To obtain corresponding LagrangianL (α, b, ξ, β, γ):
According to Caro need-Kuhn-Tucker condition (Karush-Kuhn-Tucker, KKT), using classics mathematical method-
Lagrange conditioned extreme value makesIt can obtain following formula:
Wushu (10)-(12) substitute into formula (9) and can obtain corresponding quadratic programming problem,
S=P in formula (13)T(γAK+K(γIL+γDZ)K)-1P;
(2) quadratic programming problem solution is carried out to formula (13), obtains optimal solution β*, and β*α solution in substitution formula (10)

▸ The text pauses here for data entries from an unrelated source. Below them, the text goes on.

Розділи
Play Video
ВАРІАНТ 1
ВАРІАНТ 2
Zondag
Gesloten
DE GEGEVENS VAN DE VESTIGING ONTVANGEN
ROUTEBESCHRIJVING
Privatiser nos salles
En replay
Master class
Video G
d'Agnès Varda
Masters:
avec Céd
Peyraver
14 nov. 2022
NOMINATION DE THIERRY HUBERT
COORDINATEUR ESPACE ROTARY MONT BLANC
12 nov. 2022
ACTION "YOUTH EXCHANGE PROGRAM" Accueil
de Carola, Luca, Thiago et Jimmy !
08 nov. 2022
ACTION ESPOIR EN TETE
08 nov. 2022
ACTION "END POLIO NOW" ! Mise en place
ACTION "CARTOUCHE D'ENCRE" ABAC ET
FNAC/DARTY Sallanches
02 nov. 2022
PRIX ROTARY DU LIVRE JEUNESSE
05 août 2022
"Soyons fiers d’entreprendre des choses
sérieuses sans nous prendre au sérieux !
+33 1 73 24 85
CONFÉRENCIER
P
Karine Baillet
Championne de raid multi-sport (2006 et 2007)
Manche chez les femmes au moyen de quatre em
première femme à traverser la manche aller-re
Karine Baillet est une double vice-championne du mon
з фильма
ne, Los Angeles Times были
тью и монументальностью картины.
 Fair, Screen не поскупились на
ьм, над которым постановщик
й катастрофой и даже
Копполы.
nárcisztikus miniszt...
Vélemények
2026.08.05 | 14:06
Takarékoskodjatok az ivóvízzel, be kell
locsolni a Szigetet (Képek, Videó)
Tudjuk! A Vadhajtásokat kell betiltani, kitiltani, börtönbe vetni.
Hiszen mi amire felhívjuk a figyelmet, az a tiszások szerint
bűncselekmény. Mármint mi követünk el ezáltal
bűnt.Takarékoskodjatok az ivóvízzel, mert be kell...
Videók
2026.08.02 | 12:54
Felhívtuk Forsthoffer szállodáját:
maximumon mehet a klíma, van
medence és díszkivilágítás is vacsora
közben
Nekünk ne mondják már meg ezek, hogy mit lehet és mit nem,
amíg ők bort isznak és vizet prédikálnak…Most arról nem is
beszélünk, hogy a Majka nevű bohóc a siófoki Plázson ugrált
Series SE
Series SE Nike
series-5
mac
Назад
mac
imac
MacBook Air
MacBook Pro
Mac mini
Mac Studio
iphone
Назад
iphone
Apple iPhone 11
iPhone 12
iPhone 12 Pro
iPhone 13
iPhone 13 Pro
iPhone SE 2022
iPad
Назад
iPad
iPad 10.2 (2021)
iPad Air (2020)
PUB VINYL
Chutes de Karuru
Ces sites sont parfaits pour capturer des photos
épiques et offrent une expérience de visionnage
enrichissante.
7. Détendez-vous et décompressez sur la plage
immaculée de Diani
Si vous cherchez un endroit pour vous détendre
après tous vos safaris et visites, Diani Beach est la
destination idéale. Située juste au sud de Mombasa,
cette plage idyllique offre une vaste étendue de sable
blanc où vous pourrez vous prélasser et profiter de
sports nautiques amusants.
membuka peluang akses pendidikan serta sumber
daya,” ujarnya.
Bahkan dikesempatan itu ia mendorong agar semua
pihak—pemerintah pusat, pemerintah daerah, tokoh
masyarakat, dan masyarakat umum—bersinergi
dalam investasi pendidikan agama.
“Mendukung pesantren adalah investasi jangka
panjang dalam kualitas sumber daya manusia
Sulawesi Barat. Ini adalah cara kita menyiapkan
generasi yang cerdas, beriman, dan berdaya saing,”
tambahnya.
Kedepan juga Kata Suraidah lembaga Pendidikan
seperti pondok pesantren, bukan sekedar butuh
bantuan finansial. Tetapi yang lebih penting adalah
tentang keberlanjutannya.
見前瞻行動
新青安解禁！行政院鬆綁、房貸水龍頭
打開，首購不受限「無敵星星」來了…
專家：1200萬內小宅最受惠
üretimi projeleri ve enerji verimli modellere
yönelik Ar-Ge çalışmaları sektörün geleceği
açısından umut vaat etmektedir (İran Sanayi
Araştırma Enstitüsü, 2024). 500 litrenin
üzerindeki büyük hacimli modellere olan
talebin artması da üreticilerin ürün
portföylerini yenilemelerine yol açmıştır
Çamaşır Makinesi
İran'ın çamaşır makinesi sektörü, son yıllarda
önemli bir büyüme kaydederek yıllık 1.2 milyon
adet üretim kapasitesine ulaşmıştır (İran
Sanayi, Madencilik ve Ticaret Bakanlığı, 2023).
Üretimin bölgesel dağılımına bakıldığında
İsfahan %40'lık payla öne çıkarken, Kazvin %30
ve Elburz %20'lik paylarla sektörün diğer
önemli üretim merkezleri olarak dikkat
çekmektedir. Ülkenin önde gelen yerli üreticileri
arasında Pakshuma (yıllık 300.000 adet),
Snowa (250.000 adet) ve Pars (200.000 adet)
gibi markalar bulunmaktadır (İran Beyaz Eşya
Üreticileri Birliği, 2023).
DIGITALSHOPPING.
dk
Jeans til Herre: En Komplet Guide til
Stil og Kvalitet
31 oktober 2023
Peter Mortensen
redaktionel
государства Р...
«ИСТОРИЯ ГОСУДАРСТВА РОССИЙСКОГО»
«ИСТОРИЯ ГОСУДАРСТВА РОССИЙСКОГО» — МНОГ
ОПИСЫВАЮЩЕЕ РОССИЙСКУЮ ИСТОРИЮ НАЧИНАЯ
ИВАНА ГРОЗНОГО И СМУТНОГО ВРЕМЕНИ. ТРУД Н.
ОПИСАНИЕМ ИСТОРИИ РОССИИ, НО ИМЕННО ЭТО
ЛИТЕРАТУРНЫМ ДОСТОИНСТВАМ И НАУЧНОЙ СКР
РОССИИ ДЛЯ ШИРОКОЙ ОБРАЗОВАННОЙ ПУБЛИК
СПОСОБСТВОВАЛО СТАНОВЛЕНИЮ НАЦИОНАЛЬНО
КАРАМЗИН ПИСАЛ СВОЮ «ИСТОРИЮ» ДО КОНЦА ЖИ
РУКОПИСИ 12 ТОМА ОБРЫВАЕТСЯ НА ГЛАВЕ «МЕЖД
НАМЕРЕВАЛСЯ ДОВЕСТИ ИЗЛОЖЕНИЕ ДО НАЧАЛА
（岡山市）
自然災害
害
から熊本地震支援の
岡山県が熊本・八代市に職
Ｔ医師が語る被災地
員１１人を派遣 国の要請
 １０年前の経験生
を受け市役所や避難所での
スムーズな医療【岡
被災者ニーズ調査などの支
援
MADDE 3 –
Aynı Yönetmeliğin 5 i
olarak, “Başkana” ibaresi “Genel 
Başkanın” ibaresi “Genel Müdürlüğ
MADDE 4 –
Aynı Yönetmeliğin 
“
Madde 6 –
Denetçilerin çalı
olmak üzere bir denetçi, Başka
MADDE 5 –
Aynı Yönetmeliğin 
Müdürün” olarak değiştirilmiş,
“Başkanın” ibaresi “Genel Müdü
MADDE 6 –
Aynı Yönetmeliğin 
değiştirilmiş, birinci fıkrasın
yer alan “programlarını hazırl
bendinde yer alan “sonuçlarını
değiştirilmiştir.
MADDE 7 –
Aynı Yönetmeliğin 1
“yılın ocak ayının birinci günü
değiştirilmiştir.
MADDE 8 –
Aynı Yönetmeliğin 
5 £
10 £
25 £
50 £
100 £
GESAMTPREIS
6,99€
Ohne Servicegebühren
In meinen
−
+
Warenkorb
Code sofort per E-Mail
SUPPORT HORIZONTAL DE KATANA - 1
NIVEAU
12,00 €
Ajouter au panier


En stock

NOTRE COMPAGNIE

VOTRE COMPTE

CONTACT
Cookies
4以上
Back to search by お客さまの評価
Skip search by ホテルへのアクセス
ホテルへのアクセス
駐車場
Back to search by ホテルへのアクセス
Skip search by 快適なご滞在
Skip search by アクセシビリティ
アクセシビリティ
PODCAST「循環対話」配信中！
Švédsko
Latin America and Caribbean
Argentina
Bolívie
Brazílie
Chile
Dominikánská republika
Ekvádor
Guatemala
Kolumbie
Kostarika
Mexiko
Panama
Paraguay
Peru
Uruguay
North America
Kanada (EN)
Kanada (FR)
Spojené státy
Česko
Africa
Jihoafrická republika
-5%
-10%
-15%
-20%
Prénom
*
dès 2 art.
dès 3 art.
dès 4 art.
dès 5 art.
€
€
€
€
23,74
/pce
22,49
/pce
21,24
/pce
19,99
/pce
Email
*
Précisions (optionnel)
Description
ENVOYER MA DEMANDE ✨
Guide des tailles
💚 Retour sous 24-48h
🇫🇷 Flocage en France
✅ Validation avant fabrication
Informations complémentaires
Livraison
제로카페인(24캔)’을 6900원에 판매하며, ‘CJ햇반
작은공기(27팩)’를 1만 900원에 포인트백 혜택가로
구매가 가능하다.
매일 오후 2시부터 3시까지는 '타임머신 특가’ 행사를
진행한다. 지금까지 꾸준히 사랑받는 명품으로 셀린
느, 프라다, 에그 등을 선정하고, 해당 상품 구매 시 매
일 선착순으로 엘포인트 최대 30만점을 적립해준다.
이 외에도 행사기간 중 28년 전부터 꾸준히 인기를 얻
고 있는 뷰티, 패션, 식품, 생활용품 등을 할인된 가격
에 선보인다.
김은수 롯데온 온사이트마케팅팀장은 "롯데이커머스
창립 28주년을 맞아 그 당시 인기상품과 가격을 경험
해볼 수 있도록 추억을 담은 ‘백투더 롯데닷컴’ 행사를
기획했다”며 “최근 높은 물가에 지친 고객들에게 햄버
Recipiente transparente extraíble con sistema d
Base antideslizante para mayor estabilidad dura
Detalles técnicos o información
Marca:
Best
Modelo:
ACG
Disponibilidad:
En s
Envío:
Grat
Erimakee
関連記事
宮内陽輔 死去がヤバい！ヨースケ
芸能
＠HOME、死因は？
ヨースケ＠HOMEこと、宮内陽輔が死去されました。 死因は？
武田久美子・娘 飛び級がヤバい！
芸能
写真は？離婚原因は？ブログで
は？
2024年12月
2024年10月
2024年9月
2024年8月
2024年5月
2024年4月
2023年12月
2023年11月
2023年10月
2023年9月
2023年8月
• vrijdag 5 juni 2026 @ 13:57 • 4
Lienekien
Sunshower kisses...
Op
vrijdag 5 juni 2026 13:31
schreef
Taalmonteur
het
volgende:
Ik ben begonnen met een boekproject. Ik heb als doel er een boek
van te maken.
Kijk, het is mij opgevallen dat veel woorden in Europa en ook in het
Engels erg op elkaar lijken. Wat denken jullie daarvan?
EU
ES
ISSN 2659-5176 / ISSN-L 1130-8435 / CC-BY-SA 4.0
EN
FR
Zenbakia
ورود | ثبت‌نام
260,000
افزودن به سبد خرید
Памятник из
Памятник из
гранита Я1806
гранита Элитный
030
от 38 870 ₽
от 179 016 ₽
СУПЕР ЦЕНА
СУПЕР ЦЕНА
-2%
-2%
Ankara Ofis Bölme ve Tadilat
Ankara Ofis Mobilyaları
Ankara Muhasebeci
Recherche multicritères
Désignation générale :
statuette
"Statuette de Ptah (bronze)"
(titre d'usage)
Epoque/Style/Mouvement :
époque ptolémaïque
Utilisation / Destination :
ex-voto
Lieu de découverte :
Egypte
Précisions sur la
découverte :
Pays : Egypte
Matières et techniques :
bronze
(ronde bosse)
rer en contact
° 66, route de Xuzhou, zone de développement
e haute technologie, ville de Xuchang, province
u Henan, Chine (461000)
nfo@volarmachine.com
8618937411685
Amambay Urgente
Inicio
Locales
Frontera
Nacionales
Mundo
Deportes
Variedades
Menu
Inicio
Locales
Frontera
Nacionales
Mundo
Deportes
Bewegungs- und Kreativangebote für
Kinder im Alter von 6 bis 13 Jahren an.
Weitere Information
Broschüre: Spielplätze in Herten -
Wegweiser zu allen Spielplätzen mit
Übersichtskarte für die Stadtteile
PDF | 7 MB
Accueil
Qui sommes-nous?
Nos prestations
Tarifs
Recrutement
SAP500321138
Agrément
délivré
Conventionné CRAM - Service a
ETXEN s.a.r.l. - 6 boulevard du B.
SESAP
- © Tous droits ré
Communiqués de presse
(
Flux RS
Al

Go to obtain last solution α in form*, i.e. formula (14):
(3) according to the last solution α obtained in (2)*, it is updated in formula (15) and obtains b last solution b*。
It is an advantage of the invention that:Comparatively speaking the present invention has in grader selection with traditional sorting technique SVM first
There is more preferable learning ability, manifold is contained to having exemplar on a small quantity with the construction of constraint joint regularization framework in pairs
The further excavation (by the excavation to MS and CS collection) of knowledge, it also contains (logical to the exploration of knowledge of a large amount of unlabeled exemplars
Cross manifold regularization mode);Secondly relatively broad applicable feature normalization is have selected on the data prediction of view data
With Feature Dimension Reduction (principal component analytical method), the integrality of data message has fully been ensured.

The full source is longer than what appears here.